TASK | Find the line with "Ver preços do LeadContact" in the data below, then restate it and all remaining lines exactly, adding nothing.

DATASET SECTION |
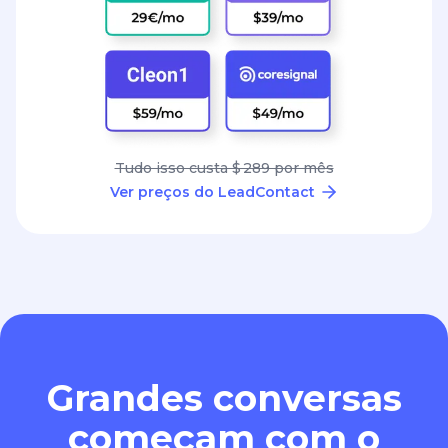
Tudo isso custa $ 289 por mês
Ver preços do LeadContact
Grandes conversas
começam com o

WRITTEN REPLY |
Ver preços do LeadContact
Grandes conversas
começam com o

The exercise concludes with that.